"It was a flitting thought at the back of [Everard's] mind, repeating what he well knew, gone again as his attention focused ahead." (p. 552)
When the thought has gone, Everard does not know that it has been and gone. Therefore, this sentence does not express Everard's pov but presents information delivered directly to the reader by the omniscient narrator.
The thought in question is that:
the barbarians are too disorganized to overcome Rome;
instead, the Empire crumbles from within;
the barbarians in any case take over the Empire spiritually by converting it to Christianity;
therefore, Western civilization, like the previous Classical civilization, is born on the Mediterranean, not along the Rhine or by the North Sea.
We need only add that, in Poul Anderson's other main fictional timeline, Western is followed by Technic civilization which in turn is eventually followed by civilizations spread through several spiral arms of the galaxy.
All praise to Poul Anderson.
6 comments:
In a way the Empire was made vulnerable by its accomplishment in establishing peace for a long time over a huge area.
The barbarian armies that wandered around the Roman territories in the 5th and 6th centuries were relatively very small. They could operate that way because the Roman interior had been thoroughly demilitarized for centuries.
Also, of course, the barbarians became more formidable over time because they learned from the Romans, both in politics and military technique.
By the fall of the Western Empire, the individual tribes had become confederations -- the East Goths, the All-Men (Allemani), the Franks.
One of the reasons Roman civilization vanished so thoroughly in England compared to the Continent is that its invaders were more primitive than, say, the Goths.
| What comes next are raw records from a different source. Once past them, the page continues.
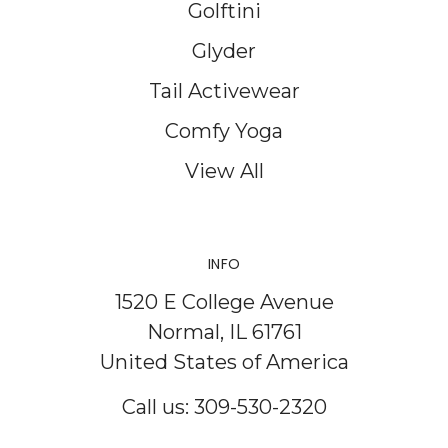
Golftini
Glyder
Tail Activewear
Comfy Yoga
View All
INFO
1520 E College Avenue
Normal, IL 61761
United States of America
Call us: 309-530-2320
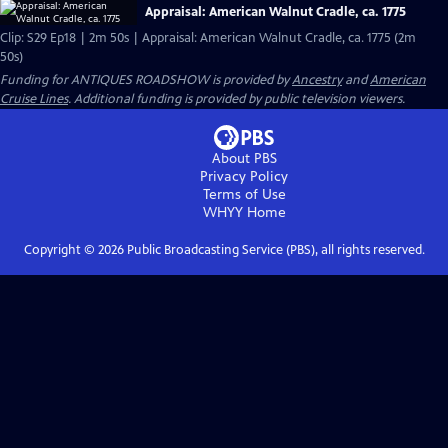
Appraisal: American Walnut Cradle, ca. 1775
Clip: S29 Ep18 | 2m 50s | Appraisal: American Walnut Cradle, ca. 1775 (2m
50s)
Funding for ANTIQUES ROADSHOW is provided by
Ancestry
and
American
Cruise Lines
. Additional funding is provided by public television viewers.
About PBS
Privacy Policy
Terms of Use
WHYY
Home
Copyright ©
2026
Public Broadcasting Service (PBS), all rights reserved.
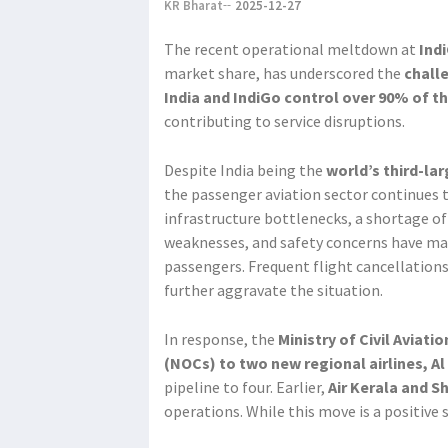
KR Bharat
2025-12-27
The recent operational meltdown at
Ind
market share, has underscored the
chall
India and IndiGo control over 90% of 
contributing to service disruptions.
Despite India being the
world’s third-la
the passenger aviation sector continues to
infrastructure bottlenecks, a shortage of
weaknesses, and safety concerns have mad
passengers. Frequent flight cancellatio
further aggravate the situation.
In response, the
Ministry of Civil Aviati
(NOCs) to two new regional airlines, Al
pipeline to four. Earlier,
Air Kerala and S
operations. While this move is a positive 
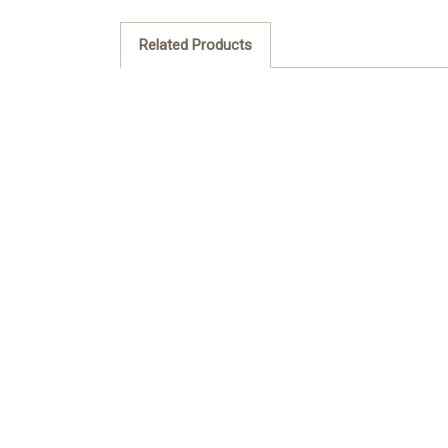
Related Products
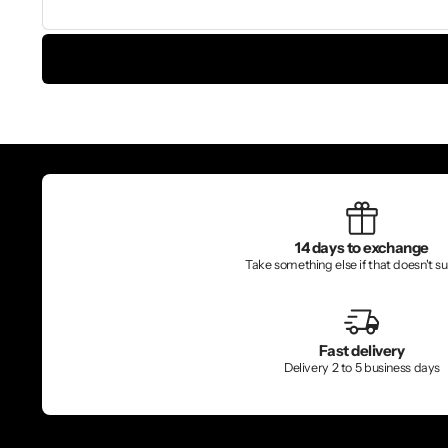
14 days to exchange
Take something else if that doesn't sui
Fast delivery
Delivery 2 to 5 business days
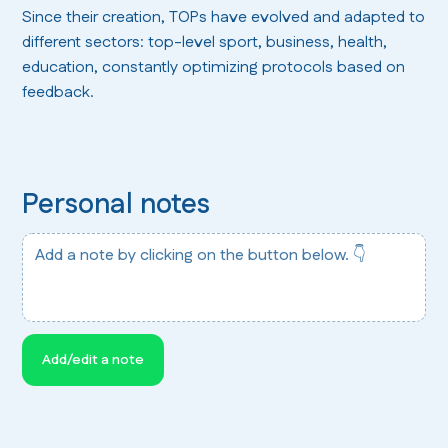
Since their creation, TOPs have evolved and adapted to
different sectors: top-level sport, business, health,
education, constantly optimizing protocols based on
feedback.
Personal notes
Add a note by clicking on the button below. 👇
Add/edit a note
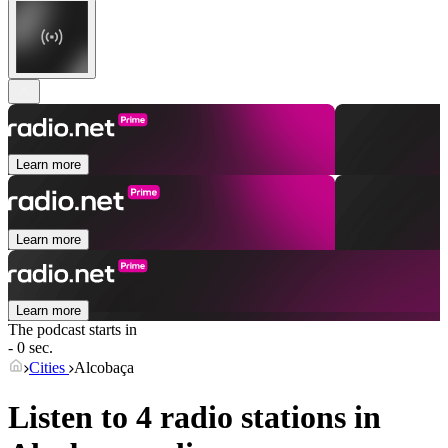
Learn more
Learn more
Learn more
The podcast starts in
- 0 sec.
Cities
Alcobaça
Listen to 4 radio stations in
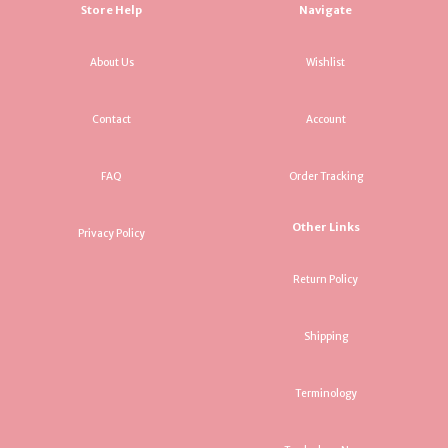
Store Help
Navigate
About Us
Wishlist
Contact
Account
FAQ
Order Tracking
Other Links
Privacy Policy
Return Policy
Shipping
Terminology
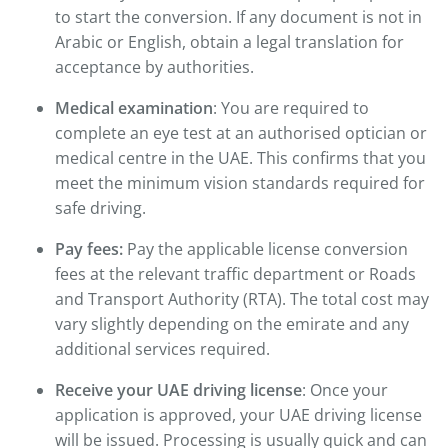
to start the conversion. If any document is not in
Arabic or English, obtain a legal translation for
acceptance by authorities.
Medical examination
: You are required to
complete an eye test at an authorised optician or
medical centre in the UAE. This confirms that you
meet the minimum vision standards required for
safe driving.
Pay fees:
Pay the applicable license conversion
fees at the relevant traffic department or Roads
and Transport Authority (RTA). The total cost may
vary slightly depending on the emirate and any
additional services required.
Receive your UAE driving license
: Once your
application is approved, your UAE driving license
will be issued. Processing is usually quick and can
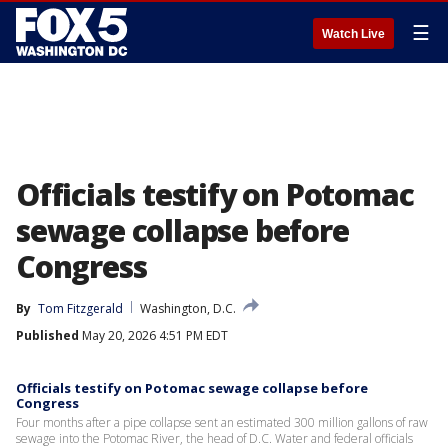
☰
Watch Live
Officials testify on Potomac
sewage collapse before
Congress
By
Tom Fitzgerald
Washington, D.C.
Published
May 20, 2026 4:51 PM EDT
Officials testify on Potomac sewage collapse before
Congress
Four months after a pipe collapse sent an estimated 300 million gallons of raw
sewage into the Potomac River, the head of D.C. Water and federal officials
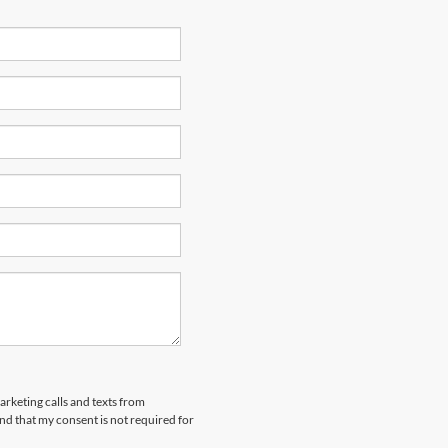
arketing calls and texts from
nd that my consent is not required for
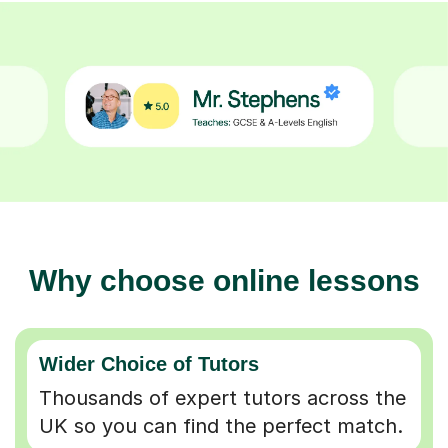
Why choose online lessons
Wider Choice of Tutors
Thousands of expert tutors across the
UK so you can find the perfect match.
They were untouched by Christianity and hadn't had any sustained contact with Rome, and instead of being State-level kingdoms, they came as countless tribal war-bands and raider groups, with no centralized leadership.
The Visigoths wanted to take over a functioning Roman society, though they failed. The Saxons just smashed everything they saw.
I think you meant "the Empire takes over the barbarians spiritually by converting them to Christianity", rather than vice-versa.
Though this analysis underestimates the barbarian-Germanic contribution to the eventual Western civilization, I think.
For example, thought the "shadow of Rome" remains intellectually potent, the actual political organization of medieval Europe, especially the way monarchy was conceptualized, owes a great deal to Germanic antecedents. The strong sense of dynastic legitimacy doesn't derive from Rome, for instance.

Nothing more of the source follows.